The authors of such lies in the social media should know that Nigerians no longer believe them. They should therefore find better vocations, rather than subjecting themselves to the manipulations of mischievous politicians.
FRSC…Ajayi, Call your Boys to Order
Last Thursday, I was nearly run over by a speeding commercial bus after I was stopped by officers of the Federal Road Safety Commission, FRSC, at the side of the Amawbia flyover. It seemed that as I was asked to stop, one of them also attempted to stop the driver of the bus who rather than obey, revved up his bus's engine and sped away. Had I not frantically driven off the road, perhaps I would be telling this story from a hospital bed; that is if I am lucky to be alive.
I have often wondered why officers of the FRSC should stop vehicles in the middle of the road, despite the grave consequences of such. When accidents had occurred in the past as a result of this, those concerned, whether FRSC, police or civil defence, had always disappeared from the scene.
I don't think it is right for people to be stopped on the road that way just because they want to check for proper use of seat belts or fire extinguishers. This practice is causing more harm than good. Just recently it caused a man to skid off the road in his car at Aroma after he suddenly ran into a team of FRSC officials.

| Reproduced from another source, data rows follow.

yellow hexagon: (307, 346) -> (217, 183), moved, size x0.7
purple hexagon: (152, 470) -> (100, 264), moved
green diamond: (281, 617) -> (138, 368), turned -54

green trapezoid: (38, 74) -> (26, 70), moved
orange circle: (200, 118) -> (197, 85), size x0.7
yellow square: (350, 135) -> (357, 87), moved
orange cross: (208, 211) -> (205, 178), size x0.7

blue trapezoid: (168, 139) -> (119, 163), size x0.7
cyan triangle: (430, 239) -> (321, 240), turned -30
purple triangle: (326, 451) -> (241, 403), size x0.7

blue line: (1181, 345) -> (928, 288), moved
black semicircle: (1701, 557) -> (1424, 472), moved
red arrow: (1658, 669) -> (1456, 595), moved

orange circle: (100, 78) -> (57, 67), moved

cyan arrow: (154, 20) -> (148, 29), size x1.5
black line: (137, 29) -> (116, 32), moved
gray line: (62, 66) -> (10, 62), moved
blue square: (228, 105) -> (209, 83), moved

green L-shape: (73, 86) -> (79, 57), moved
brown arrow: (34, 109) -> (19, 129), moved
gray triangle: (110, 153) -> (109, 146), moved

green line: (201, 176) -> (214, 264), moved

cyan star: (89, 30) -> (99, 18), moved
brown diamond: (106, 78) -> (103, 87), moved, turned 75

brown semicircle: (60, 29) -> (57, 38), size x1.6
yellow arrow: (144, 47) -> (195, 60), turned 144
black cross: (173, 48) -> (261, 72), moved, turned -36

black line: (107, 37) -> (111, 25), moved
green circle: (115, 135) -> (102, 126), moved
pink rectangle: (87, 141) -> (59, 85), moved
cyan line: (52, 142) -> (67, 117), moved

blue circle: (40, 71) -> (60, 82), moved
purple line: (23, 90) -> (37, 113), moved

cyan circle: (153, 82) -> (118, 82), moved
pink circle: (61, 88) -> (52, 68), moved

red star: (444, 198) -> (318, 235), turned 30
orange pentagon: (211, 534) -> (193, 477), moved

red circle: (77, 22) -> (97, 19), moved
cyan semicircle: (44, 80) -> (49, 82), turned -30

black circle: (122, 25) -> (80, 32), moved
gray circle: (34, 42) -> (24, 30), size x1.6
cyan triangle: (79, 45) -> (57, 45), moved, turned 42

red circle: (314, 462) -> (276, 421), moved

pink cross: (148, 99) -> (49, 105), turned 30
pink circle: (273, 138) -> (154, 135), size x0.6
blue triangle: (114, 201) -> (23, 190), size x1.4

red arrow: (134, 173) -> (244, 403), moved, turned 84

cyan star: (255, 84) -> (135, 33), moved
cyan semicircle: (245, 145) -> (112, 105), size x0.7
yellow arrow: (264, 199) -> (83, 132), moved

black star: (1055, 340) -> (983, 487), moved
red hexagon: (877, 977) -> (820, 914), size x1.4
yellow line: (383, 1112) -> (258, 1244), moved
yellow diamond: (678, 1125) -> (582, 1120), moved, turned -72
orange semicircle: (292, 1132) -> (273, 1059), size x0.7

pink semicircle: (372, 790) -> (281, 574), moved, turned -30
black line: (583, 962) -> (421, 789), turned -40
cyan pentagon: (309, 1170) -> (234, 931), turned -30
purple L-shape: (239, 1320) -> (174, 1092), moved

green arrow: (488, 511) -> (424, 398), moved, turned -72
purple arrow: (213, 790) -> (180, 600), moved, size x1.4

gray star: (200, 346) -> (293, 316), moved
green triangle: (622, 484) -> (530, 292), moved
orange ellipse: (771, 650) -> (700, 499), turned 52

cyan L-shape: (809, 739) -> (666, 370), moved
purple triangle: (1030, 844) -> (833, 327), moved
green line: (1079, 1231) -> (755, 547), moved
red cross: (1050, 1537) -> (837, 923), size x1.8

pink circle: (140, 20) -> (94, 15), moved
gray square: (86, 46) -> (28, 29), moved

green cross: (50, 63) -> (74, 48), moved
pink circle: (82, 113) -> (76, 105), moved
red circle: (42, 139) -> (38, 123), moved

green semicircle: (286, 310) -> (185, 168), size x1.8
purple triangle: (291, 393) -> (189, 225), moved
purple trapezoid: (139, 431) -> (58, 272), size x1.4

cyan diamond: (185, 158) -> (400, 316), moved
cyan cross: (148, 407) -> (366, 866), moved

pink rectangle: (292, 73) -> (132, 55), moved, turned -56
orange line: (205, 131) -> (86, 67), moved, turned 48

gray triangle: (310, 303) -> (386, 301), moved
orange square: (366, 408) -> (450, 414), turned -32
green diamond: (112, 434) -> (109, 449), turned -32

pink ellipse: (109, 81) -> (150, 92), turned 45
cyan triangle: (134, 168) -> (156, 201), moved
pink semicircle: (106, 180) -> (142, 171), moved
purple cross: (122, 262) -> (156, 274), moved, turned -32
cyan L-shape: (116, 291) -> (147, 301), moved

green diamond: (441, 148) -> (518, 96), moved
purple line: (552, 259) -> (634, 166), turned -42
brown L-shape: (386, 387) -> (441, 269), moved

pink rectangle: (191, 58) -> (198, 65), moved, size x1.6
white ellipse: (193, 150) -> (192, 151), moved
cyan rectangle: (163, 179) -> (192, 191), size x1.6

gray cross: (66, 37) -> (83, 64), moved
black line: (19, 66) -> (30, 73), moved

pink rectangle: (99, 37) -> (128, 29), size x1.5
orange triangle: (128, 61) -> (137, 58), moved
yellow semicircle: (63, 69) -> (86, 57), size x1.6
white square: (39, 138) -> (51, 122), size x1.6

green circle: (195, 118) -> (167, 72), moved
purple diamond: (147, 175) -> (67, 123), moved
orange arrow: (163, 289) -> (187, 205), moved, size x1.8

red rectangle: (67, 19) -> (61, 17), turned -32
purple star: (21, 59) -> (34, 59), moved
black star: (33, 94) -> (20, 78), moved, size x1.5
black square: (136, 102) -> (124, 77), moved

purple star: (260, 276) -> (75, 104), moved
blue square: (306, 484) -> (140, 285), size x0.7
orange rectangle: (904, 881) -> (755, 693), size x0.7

These same people who disturb and harass road users over seat belts and some other minor things have failed to fight the menace caused by heavy duty vehicle drivers who use false head lamps at night, a development that has caused many accidents.
I think the FRSC people should only move in on defaulters at traffic hold ups so that minimum damage is done. But the way they harass people on the road smacks of something else they don't want us to know.
For goodness sake they are people saddled with the responsibility of ensuring safety on the highways, not preventing such. This is why I call on the Anambra State Sector Commander of FRSC to look closely into the activities of his boys before they derail further. There should be sanity on the roads.